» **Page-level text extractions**
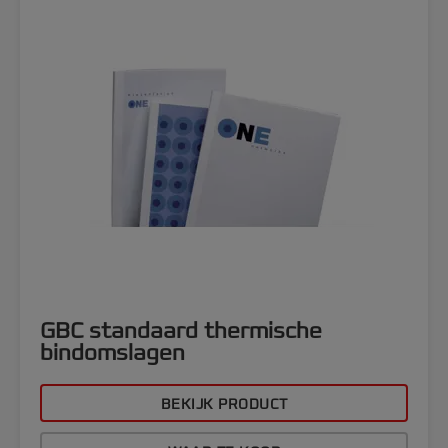
GBC standaard thermische
bindomslagen
BEKIJK PRODUCT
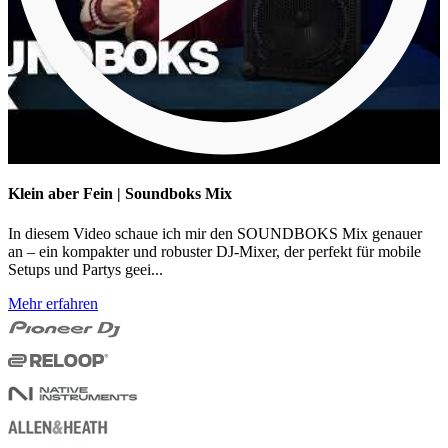
Klein aber Fein | Soundboks Mix
In diesem Video schaue ich mir den SOUNDBOKS Mix genauer
an – ein kompakter und robuster DJ-Mixer, der perfekt für mobile
Setups und Partys geei...
Mehr erfahren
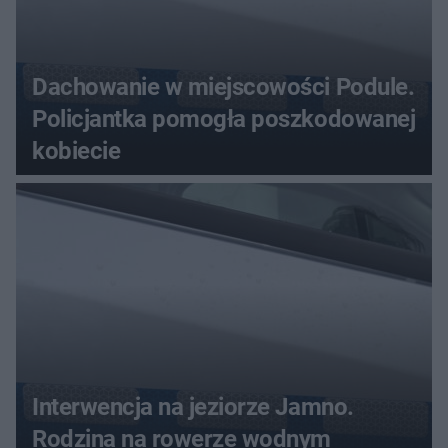
Dachowanie w miejscowości Podule.
Policjantka pomogła poszkodowanej
kobiecie
Interwencja na jeziorze Jamno.
Rodzina na rowerze wodnym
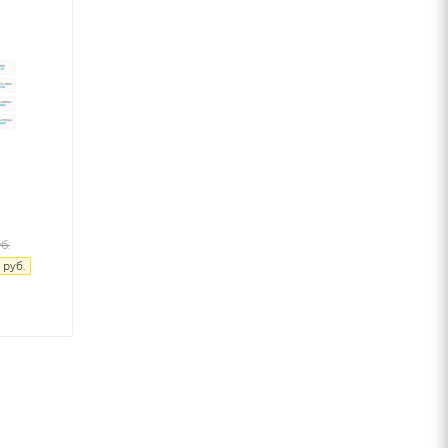
б.
руб.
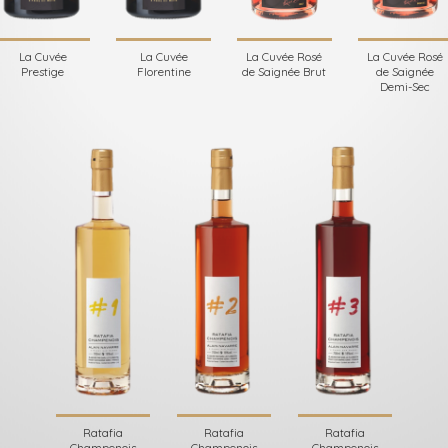
La Cuvée
La Cuvée
La Cuvée Rosé
La Cuvée Rosé
Prestige
Florentine
de Saignée Brut
de Saignée
Demi-Sec
Ratafia
Ratafia
Ratafia
Champenois
Champenois
Champenois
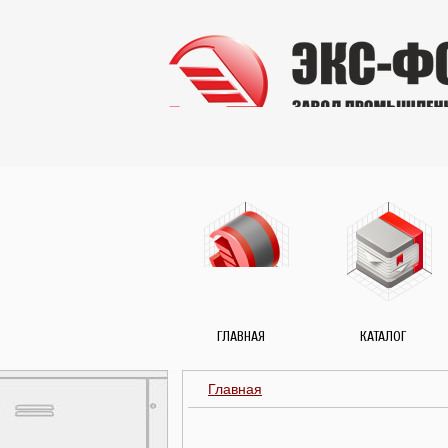
ГЛАВНАЯ
КАТАЛОГ
Главная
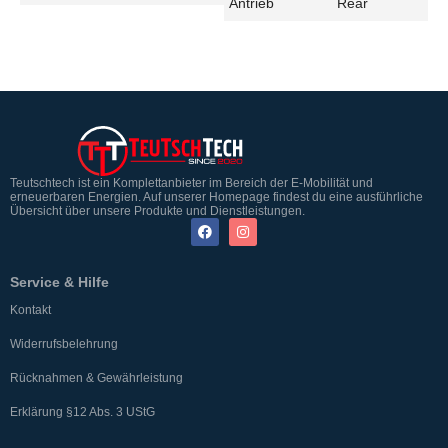
Antrieb
Rear
Teutschtech ist ein Komplettanbieter im Bereich der E-Mobilität und
erneuerbaren Energien. Auf unserer Homepage findest du eine ausführliche
Übersicht über unsere Produkte und Dienstleistungen.
Service & Hilfe
Kontakt
Widerrufsbelehrung
Rücknahmen & Gewährleistung
Erklärung §12 Abs. 3 UStG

» **ACTIVITY**
Set down the entries above exactly; no pictures belong in the copy.

» **EXPECTED ANSWER**
GBC standaard thermische
bindomslagen
BEKIJK PRODUCT
Klein aber Fein | Soundboks Mix
In diesem Video schaue ich mir den SOUNDBOKS Mix genauer
an – ein kompakter und robuster DJ-Mixer, der perfekt für mobile
Setups und Partys geei...
Mehr erfahren
Dachowanie w miejscowości Podule.
Policjantka pomogła poszkodowanej
kobiecie
Interwencja na jeziorze Jamno.
Rodzina na rowerze wodnym
б.
руб.
La Cuvée
La Cuvée
La Cuvée Rosé
La Cuvée Rosé
Prestige
Florentine
de Saignée Brut
de Saignée
Demi-Sec
Ratafia
Ratafia
Ratafia
Champenois
Champenois
Champenois
ГЛАВНАЯ
КАТАЛОГ
Главная
Antrieb
Rear
Teutschtech ist ein Komplettanbieter im Bereich der E-Mobilität und
erneuerbaren Energien. Auf unserer Homepage findest du eine ausführliche
Übersicht über unsere Produkte und Dienstleistungen.
Service & Hilfe
Kontakt
Widerrufsbelehrung
Rücknahmen & Gewährleistung
Erklärung §12 Abs. 3 UStG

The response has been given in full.